[Record excerpts]:

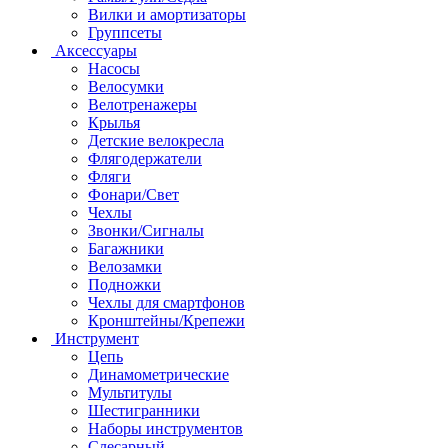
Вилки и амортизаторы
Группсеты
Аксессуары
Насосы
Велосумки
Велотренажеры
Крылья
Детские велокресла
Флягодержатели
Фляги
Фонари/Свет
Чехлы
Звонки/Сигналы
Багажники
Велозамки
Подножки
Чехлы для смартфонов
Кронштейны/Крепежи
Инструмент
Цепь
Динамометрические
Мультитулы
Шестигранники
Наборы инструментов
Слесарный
==
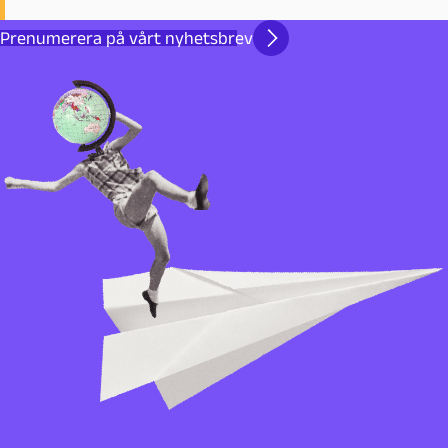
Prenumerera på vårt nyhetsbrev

[To do]: An exact, complete copy of the lines above from the one with "Вилки и амортизаторы" through the one with "Шестигранники" is the whole answer.

[Response to this exercise]:
Вилки и амортизаторы
Группсеты
Аксессуары
Насосы
Велосумки
Велотренажеры
Крылья
Детские велокресла
Флягодержатели
Фляги
Фонари/Свет
Чехлы
Звонки/Сигналы
Багажники
Велозамки
Подножки
Чехлы для смартфонов
Кронштейны/Крепежи
Инструмент
Цепь
Динамометрические
Мультитулы
Шестигранники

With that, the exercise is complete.